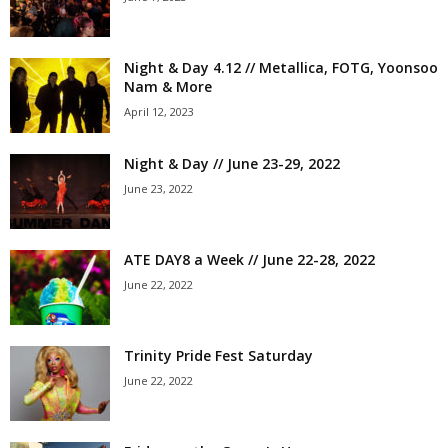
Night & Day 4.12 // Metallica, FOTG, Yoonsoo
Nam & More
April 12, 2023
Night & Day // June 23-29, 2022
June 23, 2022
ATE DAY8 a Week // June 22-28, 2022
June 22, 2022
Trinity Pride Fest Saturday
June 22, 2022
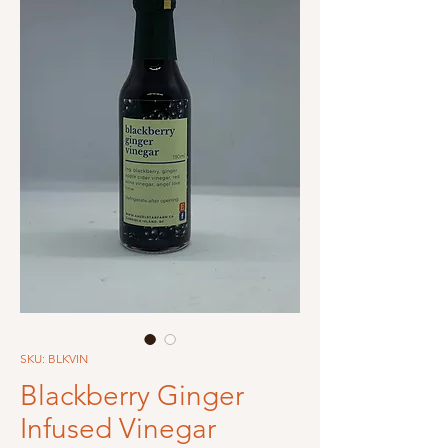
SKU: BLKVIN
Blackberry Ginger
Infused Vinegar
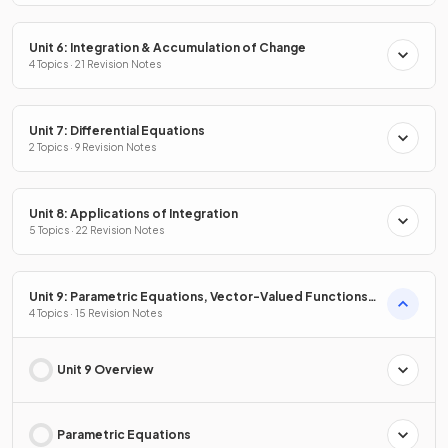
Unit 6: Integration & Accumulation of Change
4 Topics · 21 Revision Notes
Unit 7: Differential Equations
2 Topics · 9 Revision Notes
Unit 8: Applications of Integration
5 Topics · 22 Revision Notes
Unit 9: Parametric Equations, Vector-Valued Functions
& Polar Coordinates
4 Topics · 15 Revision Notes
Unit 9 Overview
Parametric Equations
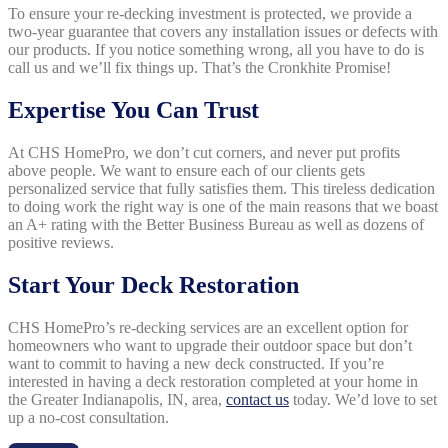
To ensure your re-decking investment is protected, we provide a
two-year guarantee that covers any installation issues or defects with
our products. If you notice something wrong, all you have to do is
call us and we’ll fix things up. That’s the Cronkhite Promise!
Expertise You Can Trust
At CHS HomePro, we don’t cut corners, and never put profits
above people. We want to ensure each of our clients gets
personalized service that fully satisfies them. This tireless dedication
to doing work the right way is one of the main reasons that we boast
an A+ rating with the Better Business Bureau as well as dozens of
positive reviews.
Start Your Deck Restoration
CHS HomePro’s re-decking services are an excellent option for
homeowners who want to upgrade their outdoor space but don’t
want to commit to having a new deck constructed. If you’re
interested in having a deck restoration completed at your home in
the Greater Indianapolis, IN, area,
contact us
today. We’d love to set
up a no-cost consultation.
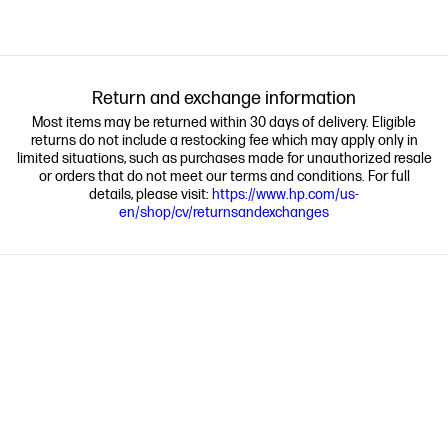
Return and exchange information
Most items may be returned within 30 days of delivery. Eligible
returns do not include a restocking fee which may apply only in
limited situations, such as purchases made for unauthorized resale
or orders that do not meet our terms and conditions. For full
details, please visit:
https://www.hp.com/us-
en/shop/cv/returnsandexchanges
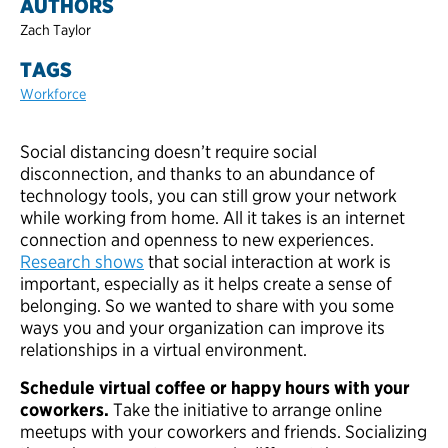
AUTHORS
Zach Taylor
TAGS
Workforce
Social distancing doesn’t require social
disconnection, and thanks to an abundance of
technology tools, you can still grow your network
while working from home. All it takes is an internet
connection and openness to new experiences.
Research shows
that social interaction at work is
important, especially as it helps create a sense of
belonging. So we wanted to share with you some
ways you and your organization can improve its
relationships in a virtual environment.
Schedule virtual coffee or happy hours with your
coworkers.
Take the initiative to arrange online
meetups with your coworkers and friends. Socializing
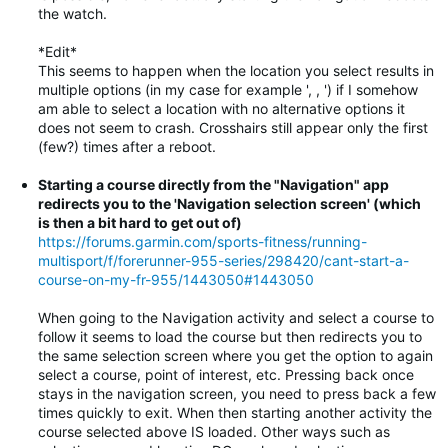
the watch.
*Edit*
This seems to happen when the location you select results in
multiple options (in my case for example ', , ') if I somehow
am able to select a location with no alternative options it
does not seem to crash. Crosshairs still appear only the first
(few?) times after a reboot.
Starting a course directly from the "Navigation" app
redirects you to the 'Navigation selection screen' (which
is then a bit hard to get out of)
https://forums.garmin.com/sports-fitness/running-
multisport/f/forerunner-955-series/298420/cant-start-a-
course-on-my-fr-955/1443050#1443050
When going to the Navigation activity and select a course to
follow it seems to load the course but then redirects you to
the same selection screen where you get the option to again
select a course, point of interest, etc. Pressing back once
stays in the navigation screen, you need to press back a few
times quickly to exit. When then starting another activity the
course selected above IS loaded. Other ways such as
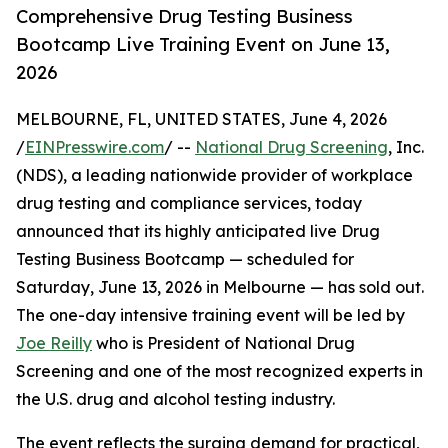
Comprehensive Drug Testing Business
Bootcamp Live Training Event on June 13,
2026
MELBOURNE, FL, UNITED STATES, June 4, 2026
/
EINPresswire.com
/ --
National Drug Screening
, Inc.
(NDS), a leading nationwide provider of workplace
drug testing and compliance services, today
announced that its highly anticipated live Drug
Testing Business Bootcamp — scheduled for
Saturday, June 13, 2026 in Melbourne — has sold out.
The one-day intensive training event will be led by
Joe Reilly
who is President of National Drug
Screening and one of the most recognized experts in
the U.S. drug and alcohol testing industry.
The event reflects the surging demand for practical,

:::::

* What is needed
If a line in the records above contains the string "back", copy that line out.

* Solution for this task
select a course, point of interest, etc. Pressing back once
stays in the navigation screen, you need to press back a few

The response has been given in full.